The History of Shadow Puppet Shows in Indonesia and Malaysia
Shadow puppet shows are historically important and continue to be incredibly popular in many countries. Although shadow puppetry has its origins in China and India, in Indonesia and Malaysia this form of puppetry carries much cultural significance and is full of tradition.
A little history
Shadow puppetry began thousands of years ago and is still used to convey folk tales and legends of the past. Many shadow puppetry performances have been developed around themes from Chinese operas and often take the form of religious epics in which good and evil do battle.
Greece and Turkey both have a rich history of shadow puppetry but plays in these countries are more often based on everyday life and employ features of physical comedy.
In the 17th century, shadow puppetry enjoyed incredible popularity as the special art of cutting silhouettes out of paper was in vogue. The first full-length animated film, The Adventures of Prince Achmed, was made in 1926 by Lotte Reiniger, a shadow puppeteer from Germany. Reiniger used hand-cut opaque figures that, in silhouette, were brought to life on an animation table.
Traditional shadow puppets
Leather was used to make flat, traditional shadow puppets and particular areas within the puppet were punched out with a sharp knife to signify facial features and clothing. These puppets were created from individual pieces and connected using wire or string. Long rods were used to manoeuvre the puppets from behind a translucent white screen made from cloth or paper. The audience would have seen the moving shadows of the puppets, the cut out areas of which allowed the light to shine through.
Shadow puppets today
A wide range of materials, including wood, paper, plastic, cloth, plants, silk, utensils and feathers are used to create the shadow puppets used today. Typically, these contemporary puppets are made with three dimensional wire heads and bodies made of cloth.
Special lighting effects are often used, including different pieces of lighting technology used in theatres, projectors, reflected light and hand held lights.
Shadow puppetry in Indonesia
In Indonesia, shadow puppet theatre carries particular popularity in Java and Bali and is called Wayang Kulit.
In Java, it is not uncommon for a shadow puppet theatre performance to run for many hours — up to six hours and sometimes all night long (staff at various Bali resorts can provide details about performances taking place in the area). A Wayang Kulit company commonly consists of a puppet master, players and a female choral singer. Sometimes, a player will also take the part of a male choral singer.

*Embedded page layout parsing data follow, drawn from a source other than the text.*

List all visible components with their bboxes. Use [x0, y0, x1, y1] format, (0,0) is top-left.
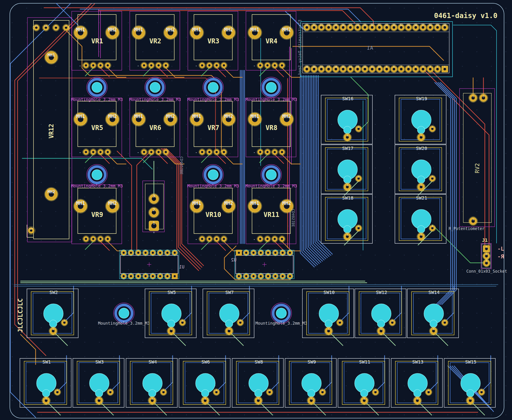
copper-trace[interactable] — [230, 332, 243, 345]
footprint-vr11[interactable]: MH1·····MH2·····-VR11 — [246, 185, 296, 244]
copper-trace[interactable] — [310, 75, 324, 260]
copper-trace[interactable] — [172, 332, 186, 345]
copper-trace[interactable] — [224, 68, 242, 77]
copper-trace[interactable] — [143, 155, 151, 163]
footprint-sw1[interactable]: 12SW1 — [20, 358, 71, 407]
copper-trace[interactable] — [307, 75, 321, 262]
copper-trace[interactable] — [153, 402, 167, 415]
copper-trace[interactable] — [217, 68, 226, 77]
copper-trace[interactable] — [312, 75, 326, 259]
footprint-sw9[interactable]: 12SW9 — [285, 358, 336, 407]
copper-trace[interactable] — [47, 402, 60, 415]
footprint-sw20[interactable]: 12SW20 — [395, 145, 446, 194]
copper-trace[interactable] — [341, 286, 349, 321]
copper-trace[interactable] — [382, 332, 395, 345]
copper-trace[interactable] — [111, 356, 119, 390]
copper-trace[interactable] — [483, 356, 491, 390]
footprint-vr7[interactable]: MH1·····MH2·····-VR7 — [188, 98, 238, 157]
copper-trace[interactable] — [308, 75, 323, 261]
copper-trace[interactable] — [282, 241, 300, 251]
footprint-vr5[interactable]: MH1·····MH2·····-VR5 — [72, 98, 122, 157]
copper-trace[interactable] — [108, 155, 126, 164]
footprint-sw7[interactable]: 12SW7 — [203, 289, 254, 338]
footprint-u1[interactable] — [119, 250, 179, 279]
copper-trace[interactable] — [365, 402, 378, 415]
copper-trace[interactable] — [377, 356, 385, 390]
footprint-sw3[interactable]: 12SW3 — [73, 358, 124, 407]
copper-trace[interactable] — [159, 155, 167, 164]
copper-trace[interactable] — [329, 332, 343, 345]
footprint-u2[interactable] — [235, 250, 294, 279]
footprint-vr10[interactable]: MH1·····MH2·····-VR10 — [188, 185, 238, 244]
footprint-vr2[interactable]: MH1·····MH2·····-VR2 — [130, 11, 180, 70]
copper-trace[interactable] — [201, 68, 209, 76]
mounting-hole[interactable]: MountingHole_3.2mm_M3 — [255, 303, 307, 326]
footprint-vr8[interactable]: MH1·····MH2·····-VR8 — [246, 98, 296, 157]
footprint-sw6[interactable]: 12SW6 — [179, 358, 230, 407]
copper-trace[interactable] — [271, 356, 279, 390]
copper-trace[interactable] — [22, 158, 152, 169]
copper-trace[interactable] — [217, 241, 226, 250]
copper-trace[interactable] — [324, 356, 332, 390]
copper-trace[interactable] — [100, 402, 113, 415]
copper-trace[interactable] — [275, 155, 284, 164]
footprint-sw19[interactable]: 12SW19 — [395, 95, 446, 144]
copper-trace[interactable] — [241, 286, 249, 321]
mounting-hole[interactable]: MountingHole_3.2mm_M3 — [71, 77, 123, 102]
copper-trace[interactable] — [224, 155, 242, 164]
copper-trace[interactable] — [260, 241, 267, 249]
footprint-sw18[interactable]: 12SW18 — [321, 195, 372, 243]
copper-trace[interactable] — [434, 332, 448, 345]
copper-trace[interactable] — [302, 75, 316, 266]
copper-trace[interactable] — [218, 356, 226, 390]
footprint-sw2[interactable]: 12SW2 — [27, 289, 78, 338]
copper-trace[interactable] — [217, 155, 226, 164]
copper-trace[interactable] — [100, 155, 109, 164]
copper-trace[interactable] — [18, 4, 95, 321]
mounting-hole[interactable]: MountingHole_3.2mm_M3 — [187, 77, 239, 102]
footprint-sw10[interactable]: 12SW10 — [302, 289, 354, 338]
copper-trace[interactable] — [98, 11, 355, 23]
copper-trace[interactable] — [317, 75, 331, 255]
footprint-sw4[interactable]: 12SW4 — [126, 358, 177, 407]
footprint-vr3[interactable]: MH1·····MH2·····-VR3 — [188, 11, 238, 70]
mounting-hole[interactable]: MountingHole_3.2mm_M3 — [187, 165, 239, 188]
footprint-sw21[interactable]: 12SW21 — [395, 195, 446, 243]
footprint-sw8[interactable]: 12SW8 — [232, 358, 283, 407]
copper-trace[interactable] — [108, 68, 126, 77]
copper-trace[interactable] — [418, 402, 432, 415]
copper-trace[interactable] — [201, 241, 209, 249]
copper-trace[interactable] — [393, 286, 401, 321]
copper-trace[interactable] — [21, 335, 36, 365]
copper-trace[interactable] — [85, 241, 93, 249]
copper-trace[interactable] — [206, 402, 219, 415]
copper-trace[interactable] — [275, 68, 284, 77]
copper-trace[interactable] — [430, 356, 438, 390]
copper-trace[interactable] — [471, 402, 485, 415]
footprint-vr1[interactable]: MH1·····MH2·····-VR1 — [72, 11, 122, 70]
copper-trace[interactable] — [117, 151, 132, 250]
footprint-vr4[interactable]: MH1·····MH2·····-VR4 — [246, 11, 296, 70]
footprint-daisy-socket[interactable]: 2122232425262728293031323334353637383940… — [301, 22, 453, 77]
footprint-vr9[interactable]: MH1·····MH2·····-VR9 — [72, 185, 122, 244]
copper-trace[interactable] — [54, 332, 67, 345]
copper-trace[interactable] — [143, 68, 151, 76]
footprint-sw11[interactable]: 12SW11 — [338, 358, 389, 407]
copper-trace[interactable] — [166, 68, 184, 77]
footprint-j1[interactable]: 123 — [481, 243, 491, 269]
footprint-sw17[interactable]: 12SW17 — [321, 145, 372, 194]
footprint-vr6[interactable]: MH1·····MH2·····-VR6 — [130, 98, 180, 157]
copper-trace[interactable] — [100, 241, 109, 250]
footprint-sw14[interactable]: 12SW14 — [407, 289, 459, 338]
copper-trace[interactable] — [165, 356, 173, 390]
footprint-sw16[interactable]: 12SW16 — [321, 95, 372, 144]
footprint-sw13[interactable]: 12SW13 — [391, 358, 442, 407]
mounting-hole[interactable]: MountingHole_3.2mm_M3 — [98, 303, 150, 326]
copper-trace[interactable] — [108, 241, 126, 251]
mounting-hole[interactable]: MountingHole_3.2mm_M3 — [129, 77, 181, 102]
copper-trace[interactable] — [312, 402, 326, 415]
copper-trace[interactable] — [201, 155, 209, 163]
copper-trace[interactable] — [305, 75, 319, 263]
copper-trace[interactable] — [59, 356, 67, 390]
copper-trace[interactable] — [80, 9, 361, 22]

In Indonesian shadow puppetry, the puppet master controls the puppets from behind a cotton screen that is illuminated by an oil or halogen lamp to create an effect that can be likened to animation. The puppets are animated through the movement of hands and the most skilled puppeteers can effectively show their puppets to be walking, dancing, fighting, nodding and laughing.
Wayang Kulit is so important and impressive that, in 2003, it was designated one of the ‘Masterpieces of the Oral and Intangible Heritage of Humanity’.
Shadow puppetry in Malaysia
The name Wayang Kulit is also the name by which shadow puppetry is known in Malaysia. In this country, such puppetry usually features mythical stories and tales of morality. Malay shadow plays are quite often considered the earliest forms of animation and almost always have an educational moral that is deduced through a battle. Many Malaysia hotels assist visitors with information and access to these performances.
In the northern parts of Malaysia, the Wayang Kulit carries a strong affinity with Thai shadow puppetry, while in southern Malaysia, the Javanese influence is far more apparent.
Malaysian shadow puppets are usually made from leather and moved using sticks or handles made from buffalo horns. The shadows of the puppets are created using an oil or halogen lamp from behind a piece of cotton cloth.
Shadow puppetry is an amazing and historically and culturally significant art form in Malaysia and Indonesia. Today, visitors to these countries are well advised to see a shadow puppet performance and witness the skillfulness and wonder that characterises this very old form of puppetry.